Tem-se claro que, mediante o ensino da Filosofia, como disciplina relevante nos
currículos do ensino médio e superior, o estudante vai engajar-se na compreensão da
realidade, através do estudo da significação de seus códigos; vai entender as condições
efetivas que determinam a construção do ser histórico; vai penetrar criticamente no mundo
do conhecimento e em toda a sua estrutura axiológica; e, por fim, vai dotar-se de um
instrumental ético imprescindível para o estabelecimento das possibilidades e dos limites do
ser humano. Dessa forma, ensinar e aprender Filosofia ultrapassa uma atividade meramente
instrutiva, visto que recupera plenamente todo o seu sentido formativo, algo que está
claramente previsto na nova Lei de Diretrizes e Bases que regula o ensino brasileiro.
Contudo, ao mesmo tempo em que a disciplina congrega todas as potencialidades de
um saber formativo, os professores apresentam inúmeras dificuldades em organizar a sua
prática pedagógica em consonância com toda essa riqueza, donde se conclui que o problema
do ensinar-aprender Filosofia é muito mais didático-pedagógico do que epistemológico.

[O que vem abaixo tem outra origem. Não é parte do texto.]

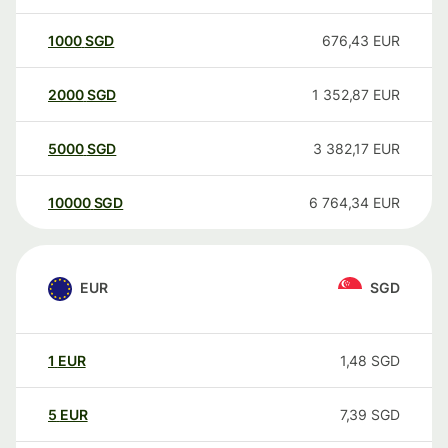
1000
SGD
676,43
EUR
2000
SGD
1 352,87
EUR
5000
SGD
3 382,17
EUR
10000
SGD
6 764,34
EUR
EUR
SGD
1
EUR
1,48
SGD
5
EUR
7,39
SGD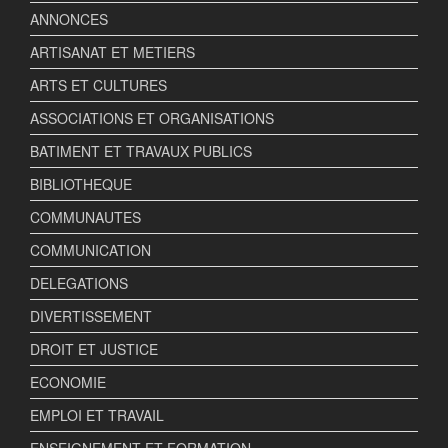
ANNONCES
ARTISANAT ET METIERS
ARTS ET CULTURES
ASSOCIATIONS ET ORGANISATIONS
BATIMENT ET TRAVAUX PUBLICS
BIBLIOTHEQUE
COMMUNAUTES
COMMUNICATION
DELEGATIONS
DIVERTISSEMENT
DROIT ET JUSTICE
ECONOMIE
EMPLOI ET TRAVAIL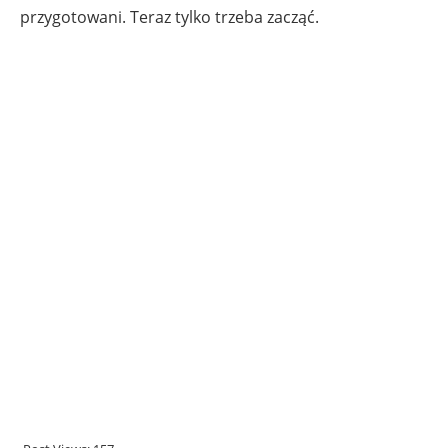
przygotowani. Teraz tylko trzeba zacząć.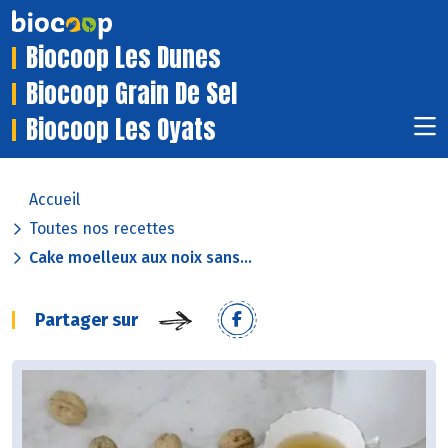
Biocoop Les Dunes
Biocoop Grain De Sel
Biocoop Les Oyats
Accueil
Toutes nos recettes
Cake moelleux aux noix sans...
Partager sur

A deficiente formação didática dos professores constitui-se em um problema
endêmico para o ensino da Filosofia e representa um verdadeiro desafio para todos aqueles
que exercem a docência dessa disciplina.
Esse quadro estrutural mostra um presente incerto e um futuro indefinido para atingir
a otimização do processo ensino-aprendizagem da Filosofia, além de contribuir para a falta
de identidade da disciplina, problema que se arrasta desde tempos coloniais.
O futuro reserva um muito por fazer no âmbito da didática filosófica, priorizando a
possibilidade de um ensino sustentado e fundamentado nas quatro fontes clássicas do
currículo: a epistemológica, a psicológica, a sociológica e, especialmente, a pedagógica.
Somente na dialética entre a denúncia do que se vive e a construção do que se quer
viver é possível garantir o status do ensino da Filosofia como disciplina de pleno direito no
currículo do ensino médio e superior brasileiro.